[Page-level text extractions]
※ ※ ※
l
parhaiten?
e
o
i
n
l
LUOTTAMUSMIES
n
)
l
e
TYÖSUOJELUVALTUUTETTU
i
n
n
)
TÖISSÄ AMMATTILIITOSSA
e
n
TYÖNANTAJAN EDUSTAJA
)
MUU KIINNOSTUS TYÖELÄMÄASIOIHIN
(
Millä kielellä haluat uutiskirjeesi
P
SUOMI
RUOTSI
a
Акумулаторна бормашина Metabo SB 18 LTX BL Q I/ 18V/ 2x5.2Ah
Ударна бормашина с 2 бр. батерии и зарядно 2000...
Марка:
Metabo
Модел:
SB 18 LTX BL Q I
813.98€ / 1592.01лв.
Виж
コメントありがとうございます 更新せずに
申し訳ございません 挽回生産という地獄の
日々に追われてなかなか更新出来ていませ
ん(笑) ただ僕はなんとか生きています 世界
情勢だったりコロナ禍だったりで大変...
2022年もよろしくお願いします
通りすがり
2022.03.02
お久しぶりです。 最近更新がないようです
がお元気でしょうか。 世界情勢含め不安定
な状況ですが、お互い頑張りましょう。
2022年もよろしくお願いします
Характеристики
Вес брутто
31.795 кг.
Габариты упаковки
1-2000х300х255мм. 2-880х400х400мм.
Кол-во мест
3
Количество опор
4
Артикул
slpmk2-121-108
※ ※ ※
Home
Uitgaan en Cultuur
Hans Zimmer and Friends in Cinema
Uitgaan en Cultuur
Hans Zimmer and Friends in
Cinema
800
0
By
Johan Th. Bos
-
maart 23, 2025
※ ※ ※
Among the entries above, the line containing "TYÖSUOJELUVALTUUTETTU", the line containing "slpmk2-121-108", and all lines between them are to be restated word for word; nothing else belongs in the reply.

• _Exercise response_
TYÖSUOJELUVALTUUTETTU
i
n
n
)
TÖISSÄ AMMATTILIITOSSA
e
n
TYÖNANTAJAN EDUSTAJA
)
MUU KIINNOSTUS TYÖELÄMÄASIOIHIN
(
Millä kielellä haluat uutiskirjeesi
P
SUOMI
RUOTSI
a
Акумулаторна бормашина Metabo SB 18 LTX BL Q I/ 18V/ 2x5.2Ah
Ударна бормашина с 2 бр. батерии и зарядно 2000...
Марка:
Metabo
Модел:
SB 18 LTX BL Q I
813.98€ / 1592.01лв.
Виж
コメントありがとうございます 更新せずに
申し訳ございません 挽回生産という地獄の
日々に追われてなかなか更新出来ていませ
ん(笑) ただ僕はなんとか生きています 世界
情勢だったりコロナ禍だったりで大変...
2022年もよろしくお願いします
通りすがり
2022.03.02
お久しぶりです。 最近更新がないようです
がお元気でしょうか。 世界情勢含め不安定
な状況ですが、お互い頑張りましょう。
2022年もよろしくお願いします
Характеристики
Вес брутто
31.795 кг.
Габариты упаковки
1-2000х300х255мм. 2-880х400х400мм.
Кол-во мест
3
Количество опор
4
Артикул
slpmk2-121-108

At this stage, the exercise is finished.